A merge step consumes a range of data from the inner component, a range of data from the outer component and replaces that with new data in the outer component. While the paper has a section on concurrency (supporting reads concurrent with the rolling merge, supporting rolling merge in trees with more than 2 components) I don't think all of the details were provided. Some of the details are:
  • for now a node is a b-tree leaf node
  • nodes are locked in read mode for queries
  • the nodes from the outer component, and maybe the inner component, are locked in write mode when data from the node(s) is being merged. I didn't understand all of the details about when the node(s) could be unlocked.

When a merge step fills a multi-page block (for now assume 64 leaf nodes) then that block will be written to the database file. It doesn't overwrite live multi-page blocks. Eventually the B-Tree will be updated to point to the new leaf nodes in this multi-page block. Eventually the space from the multi-page blocks for the emptying nodes can be reclaimed. This maintains one sequential write stream per component.

Performance


The paper has a nice example of the 5 Minute Rule to estimate what data should be in memory based on the cost of RAM and IOPs. Assuming RAM is $10/GB and IOPs are $200 / 10k then one IO/second costs 2 cents and 4kb of RAM costs 0.0038 cents and ~500 4kb pages of RAM has the same cost as 1 IO/second, or a 4kb page of RAM costs the same as ~1/500 IO/second. When that is true, data that is referenced more frequently than once per 500 seconds should be in RAM.

Next is the performance model.

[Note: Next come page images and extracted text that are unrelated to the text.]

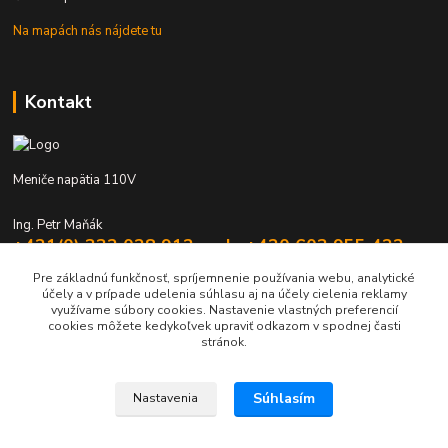
Na mapách nás nájdete tu
Kontakt
Meniče napätia 110V
Ing. Petr Maňák
+421(0) 332 028 912 mob. +420 603 955 422
Po - Pia 8:00 - 16:00
Pre základnú funkčnosť, spríjemnenie používania webu, analytické
účely a v prípade udelenia súhlasu aj na účely cielenia reklamy
elektromanak@volny.cz
využívame súbory cookies. Nastavenie vlastných preferencií
cookies môžete kedykoľvek upraviť odkazom v spodnej časti
stránok.
Súhlasím
Nastavenia
Upravit sběr cookies.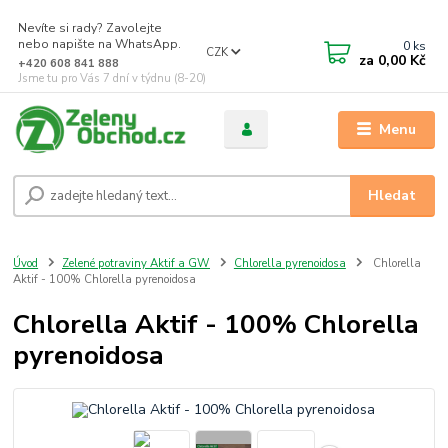
Nevíte si rady? Zavolejte
nebo napište na WhatsApp.
0
ks
CZK
za
0,00 Kč
+420 608 841 888
Jsme tu pro Vás 7 dní v týdnu (8-20)
Menu
Hledat
Úvod
Zelené potraviny Aktif a GW
Chlorella pyrenoidosa
Chlorella
Aktif - 100% Chlorella pyrenoidosa
Chlorella Aktif - 100% Chlorella
pyrenoidosa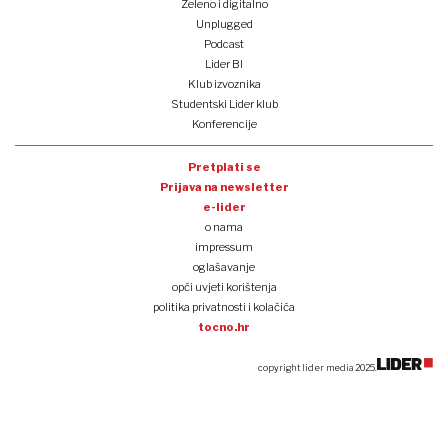
Zeleno i digitalno
Unplugged
Podcast
Lider BI
Klub izvoznika
Studentski Lider klub
Konferencije
Pretplati se
Prijava na newsletter
e-lider
o nama
impressum
oglašavanje
opći uvjeti korištenja
politika privatnosti i kolačića
tocno.hr
copyright lider media 2025.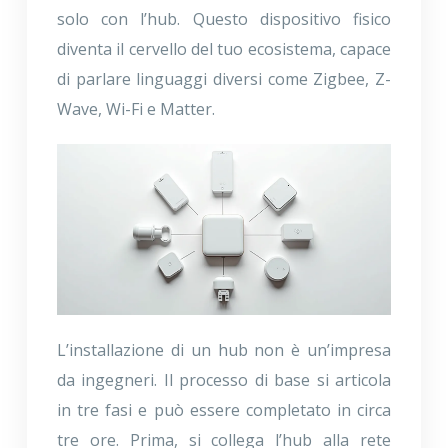
solo con l’hub. Questo dispositivo fisico
diventa il cervello del tuo ecosistema, capace
di parlare linguaggi diversi come Zigbee, Z-
Wave, Wi-Fi e Matter.
L’installazione di un hub non è un’impresa
da ingegneri. Il processo di base si articola
in tre fasi e può essere completato in circa
tre ore. Prima, si collega l’hub alla rete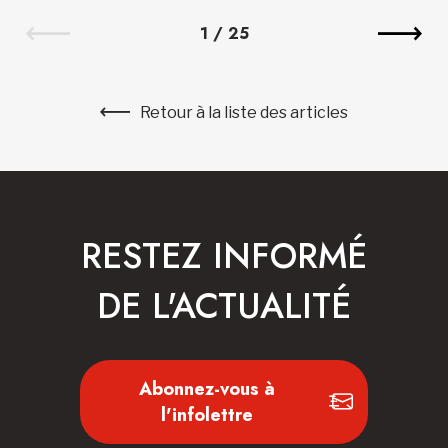
1
/
25
Retour à la liste des articles
RESTEZ INFORMÉ
DE L'ACTUALITÉ
Abonnez-vous à
l'infolettre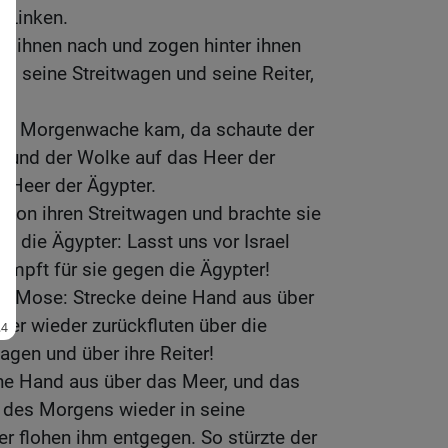
r Linken.
en ihnen nach und zogen hinter ihnen
o, seine Streitwagen und seine Reiter,
die Morgenwache kam, da schaute der
 und der Wolke auf das Heer der
s Heer der Ägypter.
r von ihren Streitwagen und brachte sie
n die Ägypter: Lasst uns vor Israel
ämpft für sie gegen die Ägypter!
u Mose: Strecke deine Hand aus über
er wieder zurückfluten über die
wagen und über ihre Reiter!
ne Hand aus über das Meer, und das
des Morgens wieder in seine
r flohen ihm entgegen. So stürzte der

I renamed a few of the variables. The variables include:
  • IO-S - cost of a single page IO
  • IO-M - cost of a page IO when done as part of a multi-page block IO
  • Se - size of index entry in bytes
  • Sp - size of page in bytes
  • S0 - size in MB of C0
  • S1 - size in MB of C1
  • De is number of B-Tree levels not in cache

The IO cost of a B-Tree insert is: IO-S * (De + 1). There are De IO reads to get the leaf node and then 1 IO to write back the dirty leaf node. This is the worst-case for a B-Tree. Each of the IO operations are single-page with cost IO-S.

M is used for the LSM insert cost. M is the average number of C0 entries merged into a C1 page. One formula for it is (Sp/Se) * (S0 / (S0 + S1)) because:
  • Sp/Se is the number of entries per page
  • S0 / (S0 + S1) is fraction of database entries in C0

Then the IO cost of an LSM insert with a two component LSM Tree is: 2 * IO-M / M.
  • 2 because a component is re-read when it is re-written
  • IO-M because the IO operations are multi-page block reads and writes
  • Divided by M because the cost (2 * IO-M) is amortized over M entries from C0

The ratio of the costs determine when LSM inserts are cheaper:
    Cost(LSM) / Cost(B-Tree) = K1 * (IO-M / IO-S) * (1/M)
  • K1 is 2 / (De + 1), which =1 when De is 1 and =2/3 when De is 2
  • IO-M / IO-S is the speedup from multi-page block IO, which is >> 10 for disks

Assuming disks are used, IO-M/IO-S is 64 and K1 = 1 then 1/M must be >= 1/64 for LSM inserts to be cheaper.